About this exercise: Print the lines exactly. Start at the first line of the material below, end with the line that contains "by and watch", and skip all pictures.

___

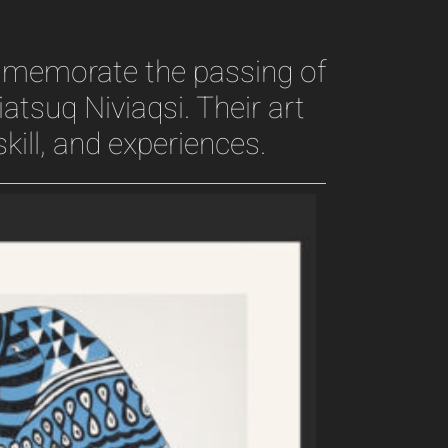
ommemorate the passing of
iatsuq Niviaqsi. Their art
kill, and experiences.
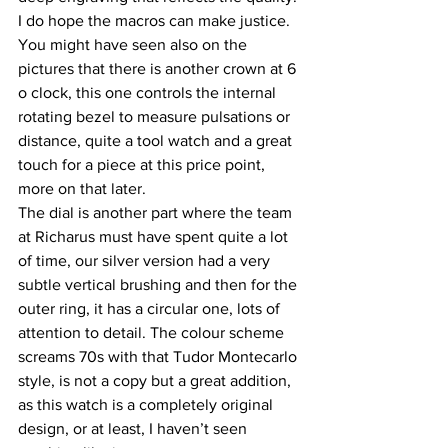
I do hope the macros can make justice.
You might have seen also on the 
pictures that there is another crown at 6 
o clock, this one controls the internal 
rotating bezel to measure pulsations or 
distance, quite a tool watch and a great 
touch for a piece at this price point, 
more on that later.
The dial is another part where the team 
at Richarus must have spent quite a lot 
of time, our silver version had a very 
subtle vertical brushing and then for the 
outer ring, it has a circular one, lots of 
attention to detail. The colour scheme 
screams 70s with that Tudor Montecarlo 
style, is not a copy but a great addition, 
as this watch is a completely original 
design, or at least, I haven’t seen 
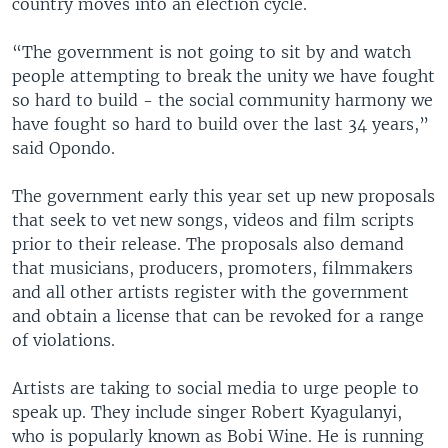
country moves into an election cycle.
“The government is not going to sit by and watch
people attempting to break the unity we have fought
so hard to build - the social community harmony we
have fought so hard to build over the last 34 years,”
said Opondo.
The government early this year set up new proposals
that seek to vet new songs, videos and film scripts
prior to their release. The proposals also demand
that musicians, producers, promoters, filmmakers
and all other artists register with the government
and obtain a license that can be revoked for a range
of violations.
Artists are taking to social media to urge people to
speak up. They include singer Robert Kyagulanyi,
who is popularly known as Bobi Wine. He is running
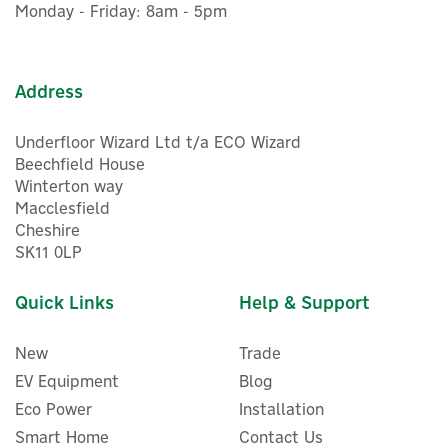
In Stock
Monday - Friday: 8am - 5pm
Address
Underfloor Wizard Ltd t/a ECO Wizard
Beechfield House
Winterton way
Macclesfield
Cheshire
SK11 0LP
Quick Links
Help & Support
New
Trade
EV Equipment
Blog
Eco Power
Installation
Smart Home
Contact Us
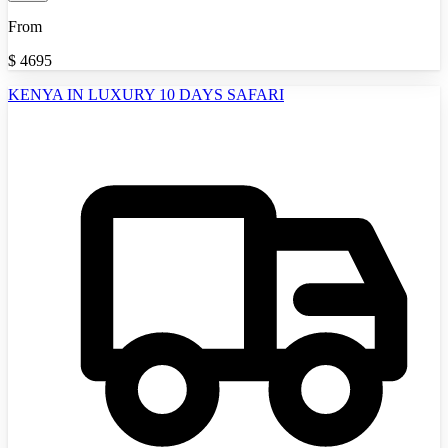
From
$
4695
KENYA IN LUXURY 10 DAYS SAFARI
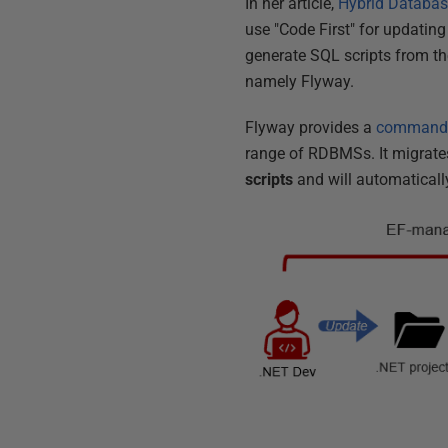
In her article,
Hybrid Databas
use "Code First" for updatin
generate SQL scripts from t
namely Flyway.
Flyway provides a
command-l
range of RDBMSs. It migrates
scripts
and will automatically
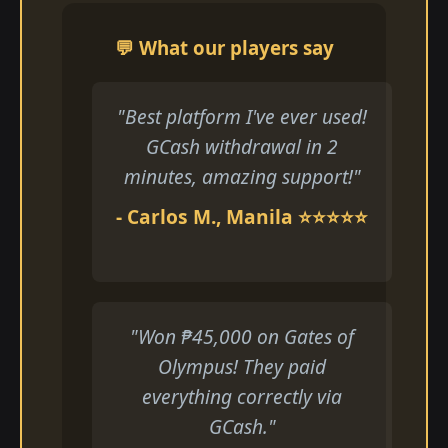
💬 What our players say
"Best platform I've ever used!
GCash withdrawal in 2
minutes, amazing support!"
- Carlos M., Manila ⭐⭐⭐⭐⭐
"Won ₱45,000 on Gates of
Olympus! They paid
everything correctly via
GCash."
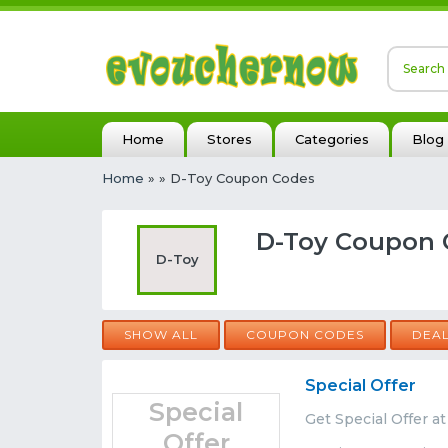
Home
Stores
Categories
Blog
Home
»
» D-Toy Coupon Codes
D-Toy Coupon 
D-Toy
SHOW ALL
COUPON CODES
DEA
Special Offer
Special
Get Special Offer a
Offer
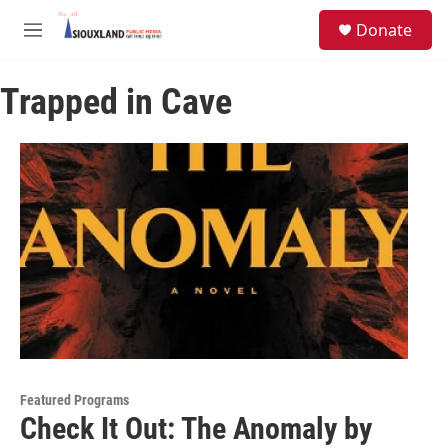
Skip to main content
S
Donate
e
M
a
e
r
n
c
Trapped in Cave
u
h
u
e
r
y
Featured Programs
Check It Out: The Anomaly by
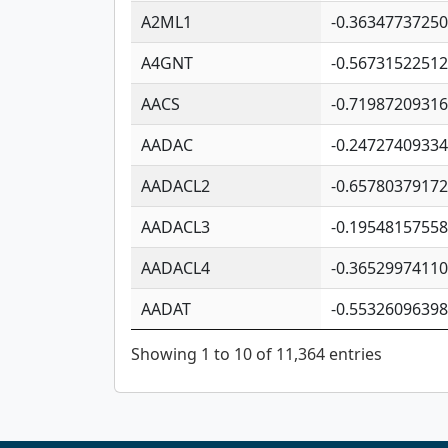
A2ML1
-0.3634773725
A4GNT
-0.5673152251
AACS
-0.7198720931
AADAC
-0.2472740933
AADACL2
-0.6578037917
AADACL3
-0.1954815755
AADACL4
-0.3652997411
AADAT
-0.5532609639
Showing 1 to 10 of 11,364 entries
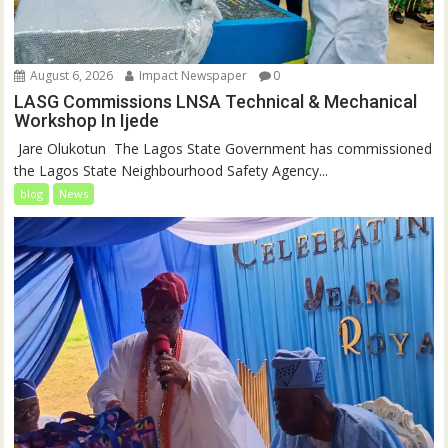
August 6, 2026
Impact Newspaper
0
LASG Commissions LNSA Technical & Mechanical
Workshop In Ijede
‎‎ Jare Olukotun ‎ ‎The Lagos State Government has commissioned
the Lagos State Neighbourhood Safety Agency...
blog
News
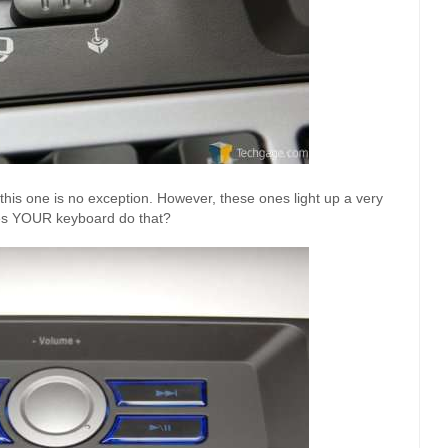
his one is no exception. However, these ones light up a very
oes YOUR keyboard do that?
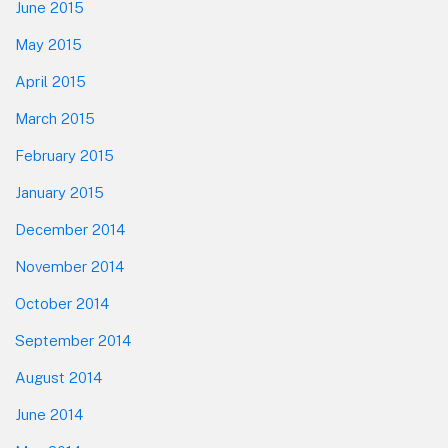
June 2015
May 2015
April 2015
March 2015
February 2015
January 2015
December 2014
November 2014
October 2014
September 2014
August 2014
June 2014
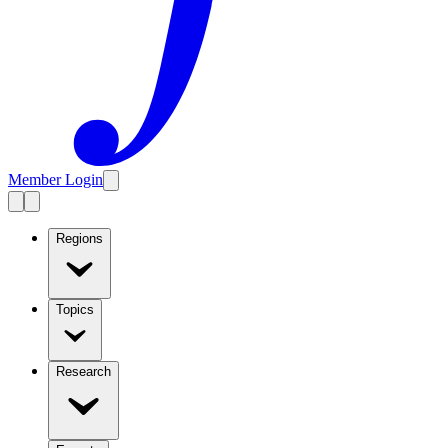
Member Login
Regions
Topics
Research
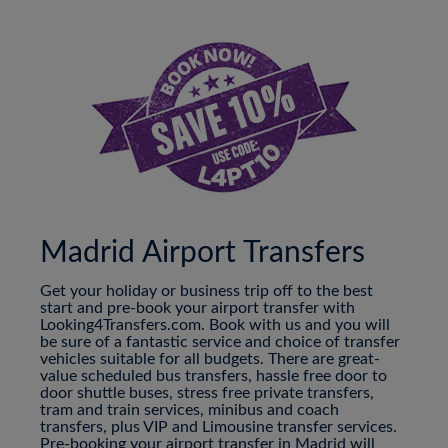
Madrid Airport Transfers
Get your holiday or business trip off to the best
start and pre-book your airport transfer with
Looking4Transfers.com. Book with us and you will
be sure of a fantastic service and choice of transfer
vehicles suitable for all budgets. There are great-
value scheduled bus transfers, hassle free door to
door shuttle buses, stress free private transfers,
tram and train services, minibus and coach
transfers, plus VIP and Limousine transfer services.
Pre-booking your airport transfer in Madrid will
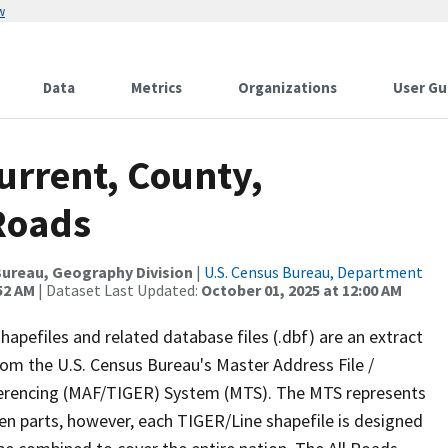
w
Data
Metrics
Organizations
User Gu
urrent, County,
 Roads
ureau, Geography Division
|
U.S. Census Bureau, Department
52 AM
| Dataset Last Updated:
October 01, 2025 at 12:00 AM
apefiles and related database files (.dbf) are an extract
om the U.S. Census Bureau's Master Address File /
ferencing (MAF/TIGER) System (MTS). The MTS represents
en parts, however, each TIGER/Line shapefile is designed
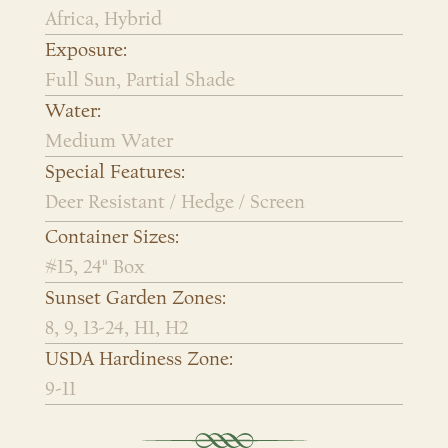
Africa, Hybrid
Exposure:
Full Sun, Partial Shade
Water:
Medium Water
Special Features:
Deer Resistant / Hedge / Screen
Container Sizes:
#15, 24" Box
Sunset Garden Zones:
8, 9, 13-24, H1, H2
USDA Hardiness Zone:
9-11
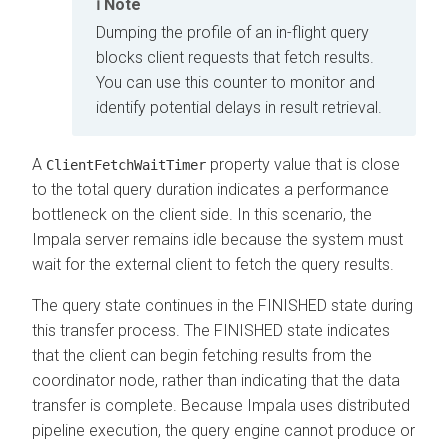
Note
Dumping the profile of an in-flight query
blocks client requests that fetch results.
You can use this counter to monitor and
identify potential delays in result retrieval.
A
property value that is close
ClientFetchWaitTimer
to the total query duration indicates a performance
bottleneck on the client side. In this scenario, the
Impala server remains idle because the system must
wait for the external client to fetch the query results.
The query state continues in the FINISHED state during
this transfer process. The FINISHED state indicates
that the client can begin fetching results from the
coordinator node, rather than indicating that the data
transfer is complete. Because Impala uses distributed
pipeline execution, the query engine cannot produce or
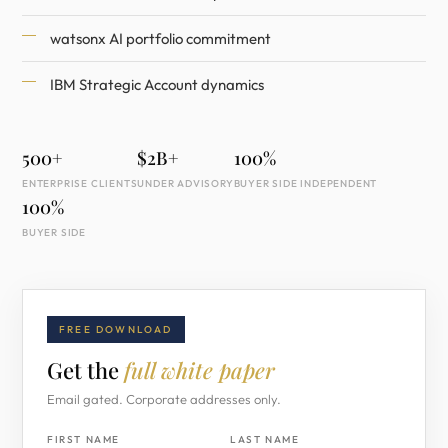
watsonx AI portfolio commitment
IBM Strategic Account dynamics
500+
$2B+
100%
ENTERPRISE CLIENTS
UNDER ADVISORY
BUYER SIDE INDEPENDENT
100%
BUYER SIDE
FREE DOWNLOAD
Get the
full white paper
Email gated. Corporate addresses only.
FIRST NAME
LAST NAME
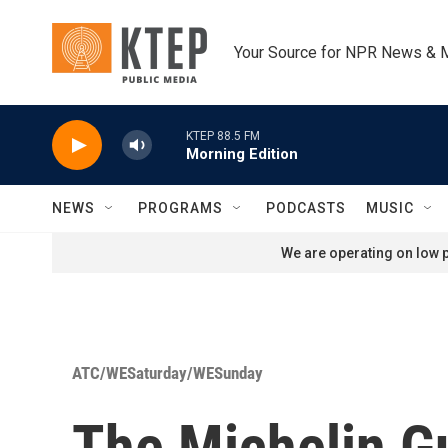
Skip to main content
Your Source for NPR News & 
KTEP 88.5 FM
Morning Edition
NEWS
PROGRAMS
PODCASTS
MUSIC
We are operating on low p
ATC/WESaturday/WESunday
The Michelin G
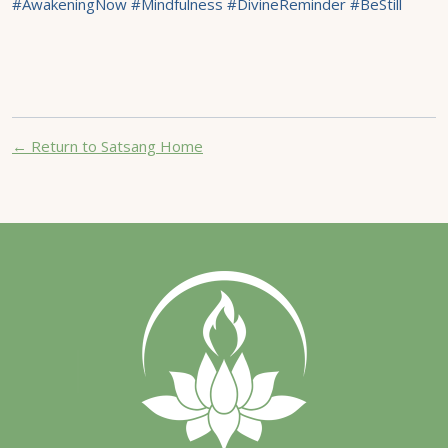
#AwakeningNow #Mindfulness #DivineReminder #BeStill
← Return to Satsang Home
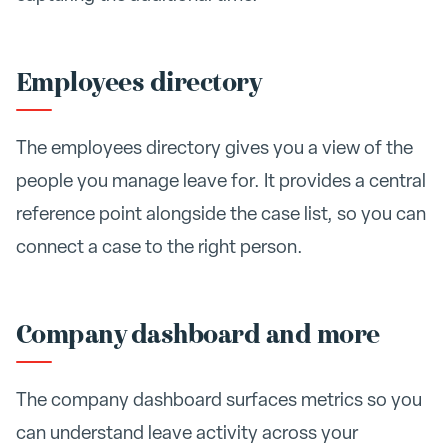
Employees directory
The employees directory gives you a view of the
people you manage leave for. It provides a central
reference point alongside the case list, so you can
connect a case to the right person.
Company dashboard and more
The company dashboard surfaces metrics so you
can understand leave activity across your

___

Solution for this exercise:
ommemorate the passing of
iatsuq Niviaqsi. Their art
kill, and experiences.
I do hope the macros can make justice.
You might have seen also on the 
pictures that there is another crown at 6 
o clock, this one controls the internal 
rotating bezel to measure pulsations or 
distance, quite a tool watch and a great 
touch for a piece at this price point, 
more on that later.
The dial is another part where the team 
at Richarus must have spent quite a lot 
of time, our silver version had a very 
subtle vertical brushing and then for the 
outer ring, it has a circular one, lots of 
attention to detail. The colour scheme 
screams 70s with that Tudor Montecarlo 
style, is not a copy but a great addition, 
as this watch is a completely original 
design, or at least, I haven’t seen 
country moves into an election cycle.
“The government is not going to sit by and watch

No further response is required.